What are the top two goals for ProFlowers when it comes to their social media efforts?
Chapman, ProFlowers: Social media is an important part of our overall marketing strategy. Our goal at ProFlowers is to utilize our social media platforms to both create brand awareness and deepen engagement with our audience. We find ways to genuinely connect with our customers and constantly communicate with them, offering insightful tips, discounts and entertaining content that is relevant and our customer wants to engage in. It’s a great way to increase the visibility of our brand and attract our target consumer segments.
Customer email and direct mail are important parts of our communication strategy; and like most companies, we maintain a strong relationship with our audience through our house file. However, these forms of communication are disruptive forms of push marketing. I like to utilize social media as a way to maintain a relationship with our customers without disruption – they ‘pull’ our brand into their social network. Social media is now such a normal part of everyone’s day and we want to listen to our customers and interact with them genuinely through this medium.
How does ProFlowers measure the business value of social media?
Chapman, ProFlowers: It’s more than just about likes. Since our goal is to create and maintain strong relationships with our customers, the measurement needs to reflect engagement and a positive brand sentiment, not just “likes.” We strongly believe that if our content is good and it’s resonating with our consumers, it will be reflected in the overall platform engagement rate.
So, we measure how many people have viewed a single piece of content (e.g. a Facebook post) vs. engaged with the content. That shows us whether the content is resonating with our audience and whether it’s compelling enough to engage with and attract the right customer. We also look at a number of other important metrics like sentiment.
Website Magazine editors found it particularly impressive last Valentine’s Day when ProFlowers not only responded to customer service inquiries it was mentioned in on Twitter, but also humanized its brand by sending out this Tweet:
What can you tell me about ProFlowers’ approach to customer service on social media, particularly Twitter?
Chapman, ProFlowers: Our mission is to deliver a “wow” experience that makes gift givers heroes in the eyes of their recipients. Customer service is always our #1 priority, and ProFlowers has provided top-notch customer service for decades – it’s at the heart of what we do. We deliver fresh and colorful floral bouquets ready to bloom for at least 7 days, every time, or we make it right – no matter what.
We’ve carried that belief and experience into the social media space. We have a dedicated social media customer service team whose sole job is to react and respond to both negative and positive tweets, every single one.
When Winter Storm Pax arrived over Valentine’s Day this year, we got ahead of the chatter on social media and proactively sent an email to our customers informing them that the weather may upset their delivery.
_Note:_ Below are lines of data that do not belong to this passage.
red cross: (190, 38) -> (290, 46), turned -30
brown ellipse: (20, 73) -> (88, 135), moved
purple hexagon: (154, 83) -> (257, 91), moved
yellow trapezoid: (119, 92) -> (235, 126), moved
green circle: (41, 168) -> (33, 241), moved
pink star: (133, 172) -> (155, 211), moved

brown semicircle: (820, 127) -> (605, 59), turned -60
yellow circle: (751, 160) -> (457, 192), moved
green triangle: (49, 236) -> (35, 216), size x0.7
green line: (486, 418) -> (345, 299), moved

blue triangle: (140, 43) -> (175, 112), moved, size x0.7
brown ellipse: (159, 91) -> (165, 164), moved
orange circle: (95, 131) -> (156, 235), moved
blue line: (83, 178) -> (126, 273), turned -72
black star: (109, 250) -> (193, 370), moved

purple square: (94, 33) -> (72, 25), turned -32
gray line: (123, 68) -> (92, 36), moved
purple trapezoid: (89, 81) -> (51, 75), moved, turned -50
We also tweeted to let our customers know that they could take a full refund or $20 toward their next purchase.
That tweet was a part of our overall strategy that entailed genuine, transparent and constant communication of all forms to our customers. We continuously monitored the situation in real-time, 24 hours a day, and kept communicating—not only responding to each and every person on social media, but also proactively communicating to show them that we care. We tried to really humanize our responses to show that we are people too and that despite the storm, we are here for them.
Twitter was just one platform that we used to listen to our consumers, but also to show them how we are here for them. We created brand loyalty out of a very challenging situation.
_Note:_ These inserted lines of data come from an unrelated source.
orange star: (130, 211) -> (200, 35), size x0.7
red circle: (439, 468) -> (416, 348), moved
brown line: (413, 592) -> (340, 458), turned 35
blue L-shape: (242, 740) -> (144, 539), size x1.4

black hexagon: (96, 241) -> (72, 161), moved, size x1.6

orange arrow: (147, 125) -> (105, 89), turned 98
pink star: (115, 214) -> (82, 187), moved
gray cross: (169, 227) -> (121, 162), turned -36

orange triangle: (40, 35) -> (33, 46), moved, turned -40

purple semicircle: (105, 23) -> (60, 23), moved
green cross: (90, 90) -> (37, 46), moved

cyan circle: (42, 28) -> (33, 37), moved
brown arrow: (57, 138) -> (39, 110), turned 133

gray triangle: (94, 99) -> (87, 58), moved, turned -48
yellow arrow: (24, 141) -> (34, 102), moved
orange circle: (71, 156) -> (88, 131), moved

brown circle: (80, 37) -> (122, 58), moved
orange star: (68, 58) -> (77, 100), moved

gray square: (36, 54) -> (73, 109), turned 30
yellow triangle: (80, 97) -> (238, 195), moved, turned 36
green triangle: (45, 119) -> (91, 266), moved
What did ProFlowers’ social team learn about social media customer service from this past Valentine’s Day and how will those lessons shape its customer service/social media efforts moving forward?
Chapman, ProFlowers: We learned about the power of social media and how important genuine, transparent and consistent communication is with our customers. Based on lessons learned from the Valentine’s Day crisis, we took steps to ensure that we are always prepared to communicate with our customers and respond to their needs instantly on all our communications channels, including customer emails, our website, social media, and the media-at-large.
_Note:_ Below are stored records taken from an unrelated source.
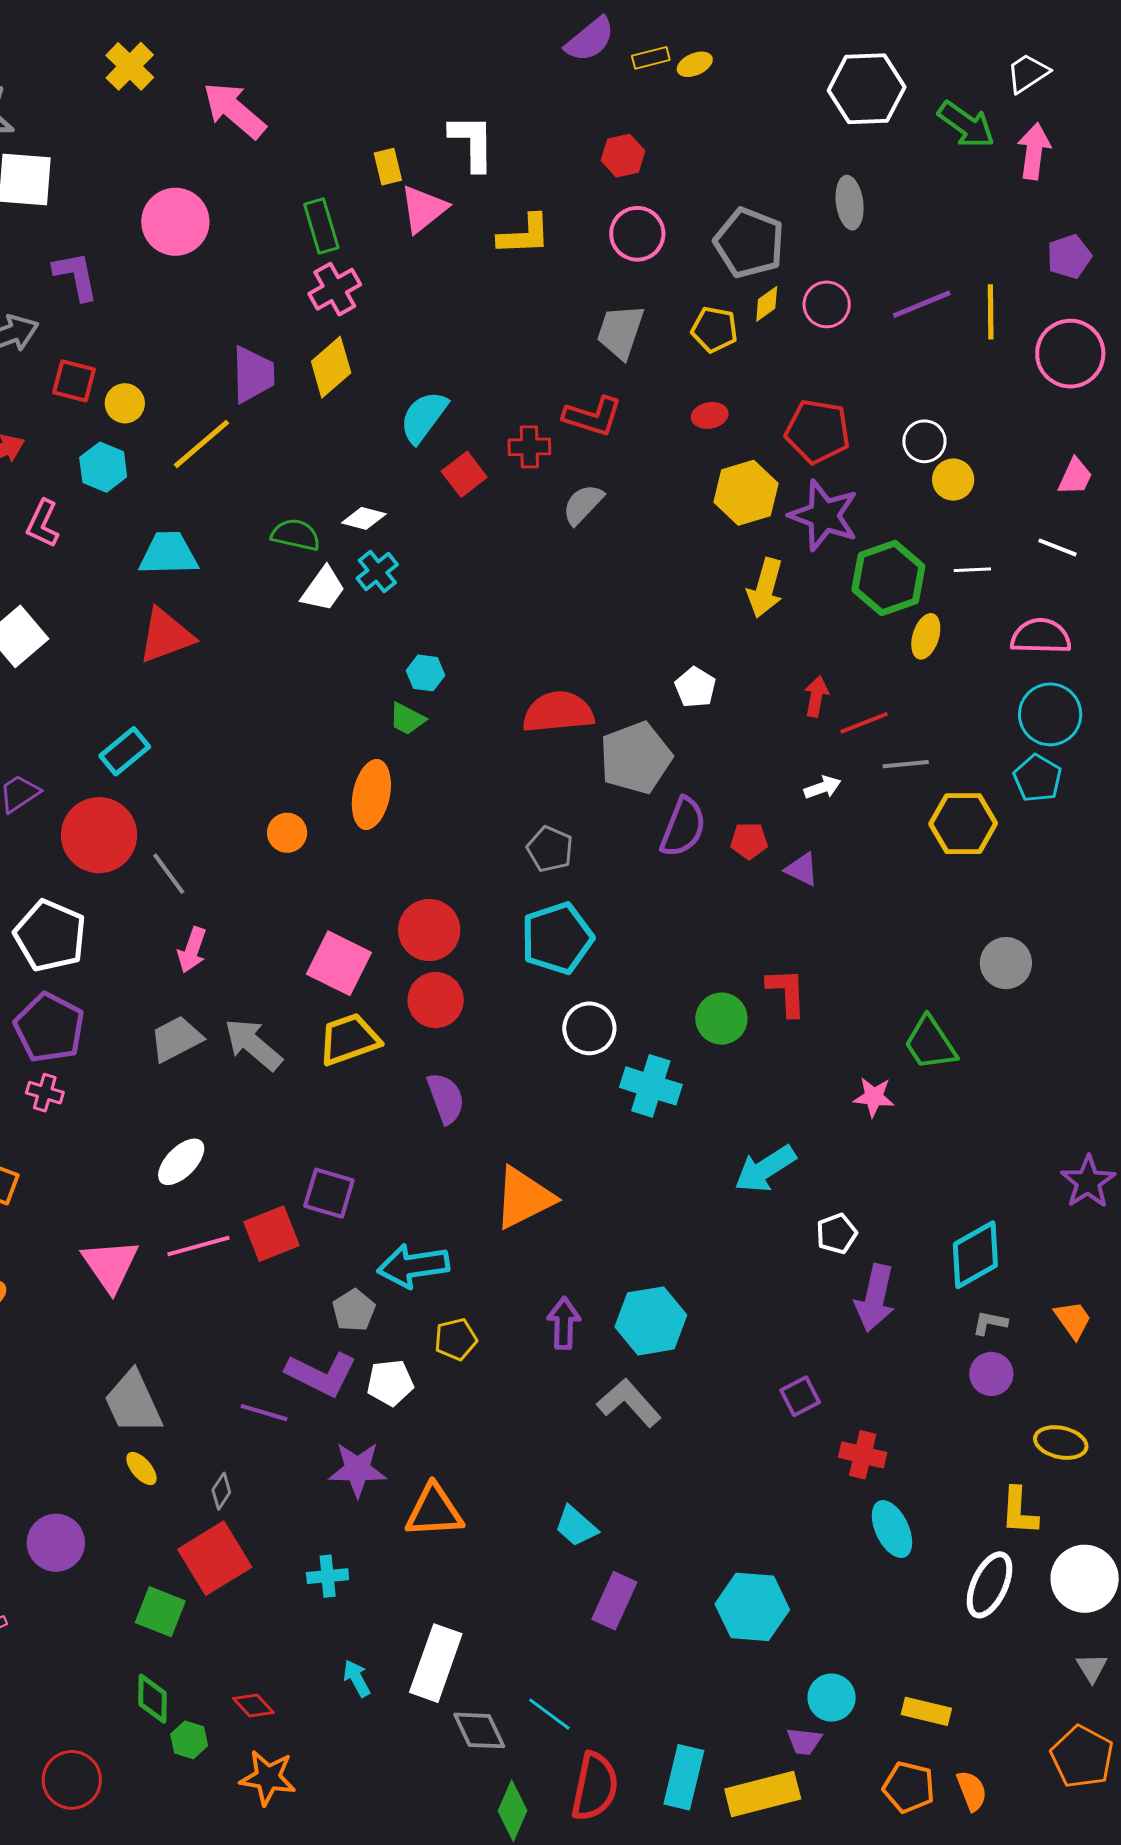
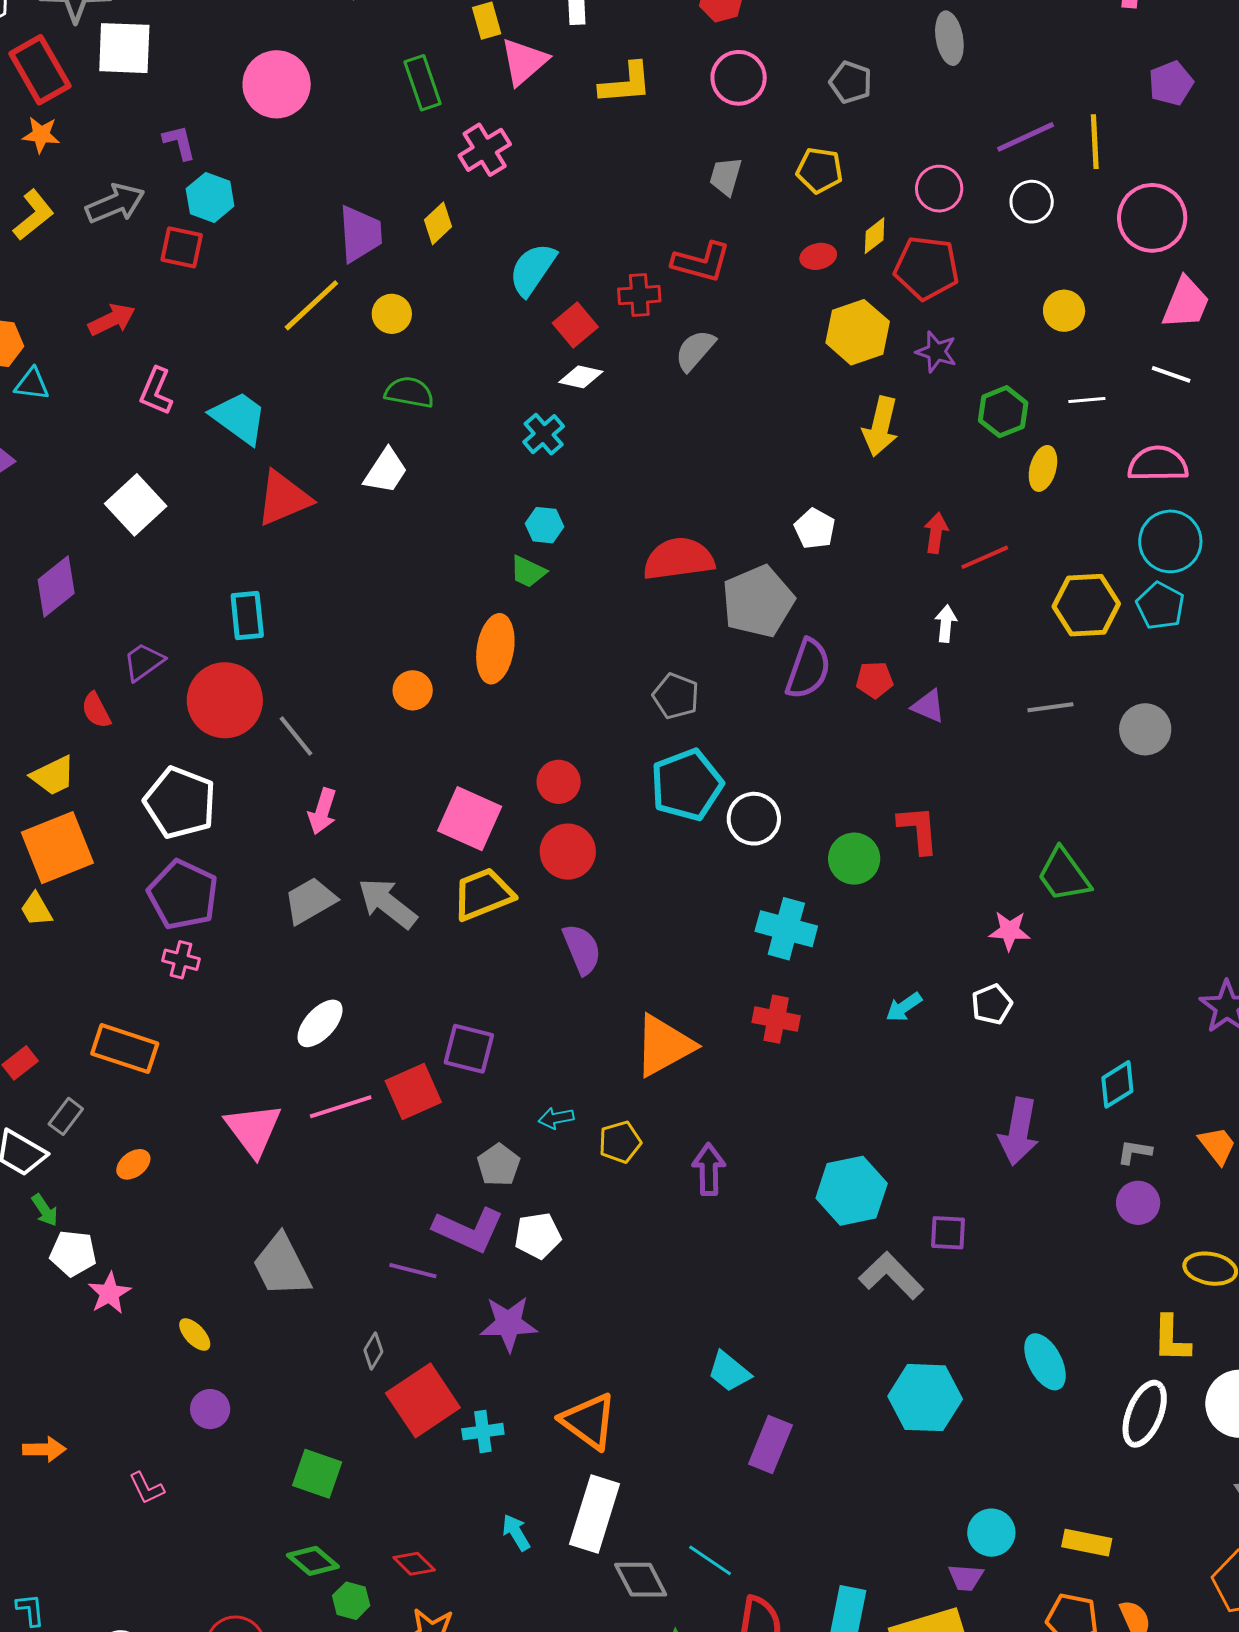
gray pentagon: (749, 243) -> (851, 82), size x0.6
purple L-shape: (76, 276) -> (179, 142), size x0.7
pink cross: (335, 289) -> (485, 150), moved
yellow diamond: (767, 304) -> (875, 236), moved
pink circle: (827, 304) -> (939, 189), moved
gray trapezoid: (620, 332) -> (726, 176), size x0.7
pink circle: (1070, 354) -> (1152, 218), moved
yellow diamond: (331, 367) -> (438, 223), size x0.7
yellow circle: (125, 403) -> (392, 314), moved
white circle: (924, 441) -> (1032, 202), moved
cyan hexagon: (103, 467) -> (210, 197), moved
pink trapezoid: (1075, 477) -> (1186, 303), size x1.4
purple star: (824, 515) -> (936, 352), size x0.6
white diamond: (364, 518) -> (581, 377), moved
cyan trapezoid: (168, 554) -> (239, 418), moved, turned 40
cyan cross: (377, 572) -> (544, 434), moved
green hexagon: (888, 578) -> (1003, 412), size x0.7
white trapezoid: (323, 589) -> (386, 471), moved
cyan rectangle: (125, 751) -> (247, 616), turned -54
gray line: (906, 764) -> (1050, 707), moved
white arrow: (822, 787) -> (946, 624), turned -63
yellow hexagon: (963, 824) -> (1086, 605), moved
red circle: (429, 930) -> (559, 782), size x0.7
gray circle: (1006, 963) -> (1145, 729), moved
white circle: (589, 1028) -> (754, 819), moved
cyan arrow: (765, 1169) -> (904, 1007), size x0.6
white pentagon: (837, 1234) -> (992, 1004), moved
cyan diamond: (975, 1255) -> (1117, 1084), size x0.7
cyan arrow: (413, 1266) -> (556, 1118), size x0.5
cyan hexagon: (651, 1321) -> (852, 1191), moved
yellow pentagon: (456, 1339) -> (620, 1142), moved
purple square: (800, 1396) -> (948, 1233), turned 33
gray L-shape: (629, 1403) -> (891, 1276), moved
red cross: (863, 1455) -> (776, 1019), moved
yellow ellipse: (141, 1469) -> (195, 1335), moved
orange triangle: (434, 1511) -> (589, 1421), moved, turned 42
purple circle: (56, 1543) -> (210, 1409), size x0.7
red square: (215, 1558) -> (423, 1400), moved
cyan hexagon: (752, 1607) -> (925, 1398), moved
green diamond: (152, 1699) -> (313, 1561), turned -48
Since then, we have doubled our social media customer service team presence during peak times to ensure quick turnaround times on responses. It’s all part of making sure that our customers understand we’re here to take care of them and that we stand behind every single order.
What ProFlowers social media initiatives do you find most effective/successful/interesting and why?
Chapman, ProFlowers: We develop content that is highly targeted to our consumer segments and find that providing floral expertise and tips through social media is very effective. Flowers and plants are at the heart of what we do and our audience enjoys educational how-to’s and interesting floral content.
Generally, our successful social media initiatives have been part of an integrated campaign approach. We collaborate with the broader organization and leverage partnership and campaign activities that our marketing and PR teams create.
For example, when the PR team forged a partnership with Warner Brothers, making ProFlowers the official floral partner of hit romance reality series The Bachelor, it gave us an opportunity to develop compelling content that reached a key target segment. Our Facebook contests granting winners a trip to the show’s After the Final Rose grew our fans by 10,000+ and significantly increased engagement.
The broader team also created a Mother’s Day brand activation event in New York’s Grand Central Station called “Ain’t Mom Grand.” The campaign was a partnership with our sister brand Shari’s Berries and we created a genuine celebration of moms. We built a giant wall of flowers made of 15,000 fuji mums and roses and a 600-pound wall of chocolate chips.
It was a chance for us to interact directly with our consumers at one of the busiest times of the year for the floral industry and to truly celebrate moms in a grand way. We offered a chance for people to tweet or Instagram adoration to their moms through an engaging and stunning floral backdrop. The content in social media was astoundingly positive. Sentiment went from 35 percent to 73 percent positive by the conclusion of the event.